DATA FOR THE TASK:
◇ ◇ ◇ ◇

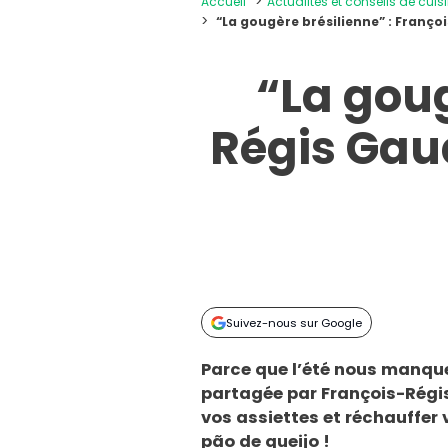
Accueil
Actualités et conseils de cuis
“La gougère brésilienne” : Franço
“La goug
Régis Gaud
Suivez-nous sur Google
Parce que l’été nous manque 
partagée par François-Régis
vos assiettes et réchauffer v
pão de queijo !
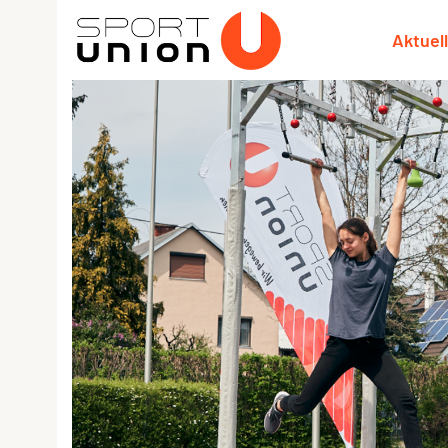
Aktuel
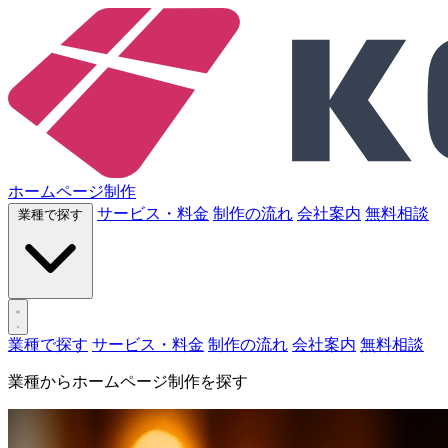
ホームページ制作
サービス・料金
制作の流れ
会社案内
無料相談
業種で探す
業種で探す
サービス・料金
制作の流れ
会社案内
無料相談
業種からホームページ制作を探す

◇ ◇ ◇ ◇

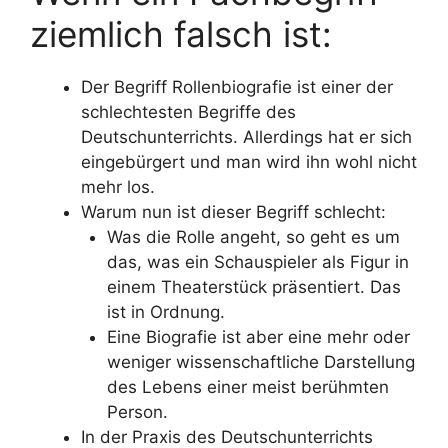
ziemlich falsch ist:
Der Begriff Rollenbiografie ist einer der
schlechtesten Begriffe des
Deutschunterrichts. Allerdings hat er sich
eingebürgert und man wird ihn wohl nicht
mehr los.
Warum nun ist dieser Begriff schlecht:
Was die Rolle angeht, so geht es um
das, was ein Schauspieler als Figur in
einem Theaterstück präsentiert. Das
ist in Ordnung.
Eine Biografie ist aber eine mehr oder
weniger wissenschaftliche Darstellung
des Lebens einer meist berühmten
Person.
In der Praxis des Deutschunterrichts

◇ ◇ ◇ ◇

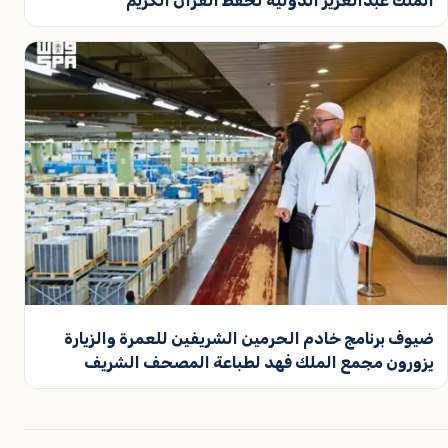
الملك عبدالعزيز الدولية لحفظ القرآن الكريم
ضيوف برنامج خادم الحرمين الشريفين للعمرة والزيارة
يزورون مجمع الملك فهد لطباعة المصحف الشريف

◇ ◇ ◇ ◇

YOUR TASK: Take from the entries every line that has the string "Deutschunterrichts".

OUTPUT BELOW:
Deutschunterrichts. Allerdings hat er sich
In der Praxis des Deutschunterrichts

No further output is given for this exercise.